◆ Exercise brief ◆
Please output the lines shown below exactly as they appear.

*** Records to process Section Begins ***

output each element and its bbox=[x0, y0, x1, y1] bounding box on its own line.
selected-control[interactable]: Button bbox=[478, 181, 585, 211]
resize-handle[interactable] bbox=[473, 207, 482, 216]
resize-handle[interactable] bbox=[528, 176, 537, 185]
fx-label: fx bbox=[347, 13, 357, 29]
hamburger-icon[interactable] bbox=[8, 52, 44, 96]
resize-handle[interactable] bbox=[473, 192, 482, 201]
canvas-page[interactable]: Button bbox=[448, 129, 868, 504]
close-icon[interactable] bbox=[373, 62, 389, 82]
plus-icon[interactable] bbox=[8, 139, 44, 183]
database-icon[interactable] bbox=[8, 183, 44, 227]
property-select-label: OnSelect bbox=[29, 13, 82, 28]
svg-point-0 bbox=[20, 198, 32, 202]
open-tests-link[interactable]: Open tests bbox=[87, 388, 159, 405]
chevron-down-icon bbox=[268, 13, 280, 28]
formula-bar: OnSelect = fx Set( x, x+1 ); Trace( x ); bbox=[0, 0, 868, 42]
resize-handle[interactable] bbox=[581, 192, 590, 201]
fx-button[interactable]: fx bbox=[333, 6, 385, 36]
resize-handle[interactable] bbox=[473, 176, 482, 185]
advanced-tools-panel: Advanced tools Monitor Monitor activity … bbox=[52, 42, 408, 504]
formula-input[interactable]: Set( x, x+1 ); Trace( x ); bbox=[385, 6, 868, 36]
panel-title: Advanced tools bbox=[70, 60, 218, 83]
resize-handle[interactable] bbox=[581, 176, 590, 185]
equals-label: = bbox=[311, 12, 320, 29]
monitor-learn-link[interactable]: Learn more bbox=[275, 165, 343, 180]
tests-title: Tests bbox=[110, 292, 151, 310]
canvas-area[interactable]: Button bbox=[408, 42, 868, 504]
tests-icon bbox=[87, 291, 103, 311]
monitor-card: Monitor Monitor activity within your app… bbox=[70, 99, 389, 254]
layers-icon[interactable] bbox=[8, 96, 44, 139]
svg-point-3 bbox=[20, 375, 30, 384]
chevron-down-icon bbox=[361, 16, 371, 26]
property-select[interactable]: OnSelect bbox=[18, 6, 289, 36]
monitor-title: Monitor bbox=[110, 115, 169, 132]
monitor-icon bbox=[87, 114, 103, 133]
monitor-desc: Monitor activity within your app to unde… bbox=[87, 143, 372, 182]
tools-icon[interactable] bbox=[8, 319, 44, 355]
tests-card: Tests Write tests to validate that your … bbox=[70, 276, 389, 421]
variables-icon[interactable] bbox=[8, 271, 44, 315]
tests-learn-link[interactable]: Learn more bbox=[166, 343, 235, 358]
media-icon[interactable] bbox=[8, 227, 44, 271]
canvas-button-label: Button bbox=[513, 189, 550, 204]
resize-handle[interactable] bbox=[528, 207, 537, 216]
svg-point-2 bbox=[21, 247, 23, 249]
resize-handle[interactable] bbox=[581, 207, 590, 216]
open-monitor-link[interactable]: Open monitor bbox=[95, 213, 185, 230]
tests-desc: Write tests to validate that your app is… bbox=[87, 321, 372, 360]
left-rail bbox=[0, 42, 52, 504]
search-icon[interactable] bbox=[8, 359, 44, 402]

*** Records to process Section Ends ***

◆ Answer space ◆
output each element and its bbox=[x0, y0, x1, y1] bounding box on its own line.
selected-control[interactable]: Button bbox=[478, 181, 585, 211]
resize-handle[interactable] bbox=[473, 207, 482, 216]
resize-handle[interactable] bbox=[528, 176, 537, 185]
fx-label: fx bbox=[347, 13, 357, 29]
hamburger-icon[interactable] bbox=[8, 52, 44, 96]
resize-handle[interactable] bbox=[473, 192, 482, 201]
canvas-page[interactable]: Button bbox=[448, 129, 868, 504]
close-icon[interactable] bbox=[373, 62, 389, 82]
plus-icon[interactable] bbox=[8, 139, 44, 183]
database-icon[interactable] bbox=[8, 183, 44, 227]
property-select-label: OnSelect bbox=[29, 13, 82, 28]
svg-point-0 bbox=[20, 198, 32, 202]
open-tests-link[interactable]: Open tests bbox=[87, 388, 159, 405]
chevron-down-icon bbox=[268, 13, 280, 28]
formula-bar: OnSelect = fx Set( x, x+1 ); Trace( x ); bbox=[0, 0, 868, 42]
resize-handle[interactable] bbox=[581, 192, 590, 201]
fx-button[interactable]: fx bbox=[333, 6, 385, 36]
resize-handle[interactable] bbox=[473, 176, 482, 185]
advanced-tools-panel: Advanced tools Monitor Monitor activity … bbox=[52, 42, 408, 504]
formula-input[interactable]: Set( x, x+1 ); Trace( x ); bbox=[385, 6, 868, 36]
panel-title: Advanced tools bbox=[70, 60, 218, 83]
resize-handle[interactable] bbox=[581, 176, 590, 185]
equals-label: = bbox=[311, 12, 320, 29]
monitor-learn-link[interactable]: Learn more bbox=[275, 165, 343, 180]
tests-title: Tests bbox=[110, 292, 151, 310]
canvas-area[interactable]: Button bbox=[408, 42, 868, 504]
tests-icon bbox=[87, 291, 103, 311]
monitor-card: Monitor Monitor activity within your app… bbox=[70, 99, 389, 254]
layers-icon[interactable] bbox=[8, 96, 44, 139]
svg-point-3 bbox=[20, 375, 30, 384]
chevron-down-icon bbox=[361, 16, 371, 26]
property-select[interactable]: OnSelect bbox=[18, 6, 289, 36]
monitor-title: Monitor bbox=[110, 115, 169, 132]
monitor-icon bbox=[87, 114, 103, 133]
monitor-desc: Monitor activity within your app to unde… bbox=[87, 143, 372, 182]
tools-icon[interactable] bbox=[8, 319, 44, 355]
tests-card: Tests Write tests to validate that your … bbox=[70, 276, 389, 421]
variables-icon[interactable] bbox=[8, 271, 44, 315]
tests-learn-link[interactable]: Learn more bbox=[166, 343, 235, 358]
media-icon[interactable] bbox=[8, 227, 44, 271]
canvas-button-label: Button bbox=[513, 189, 550, 204]
resize-handle[interactable] bbox=[528, 207, 537, 216]
svg-point-2 bbox=[21, 247, 23, 249]
resize-handle[interactable] bbox=[581, 207, 590, 216]
open-monitor-link[interactable]: Open monitor bbox=[95, 213, 185, 230]
tests-desc: Write tests to validate that your app is… bbox=[87, 321, 372, 360]
left-rail bbox=[0, 42, 52, 504]
search-icon[interactable] bbox=[8, 359, 44, 402]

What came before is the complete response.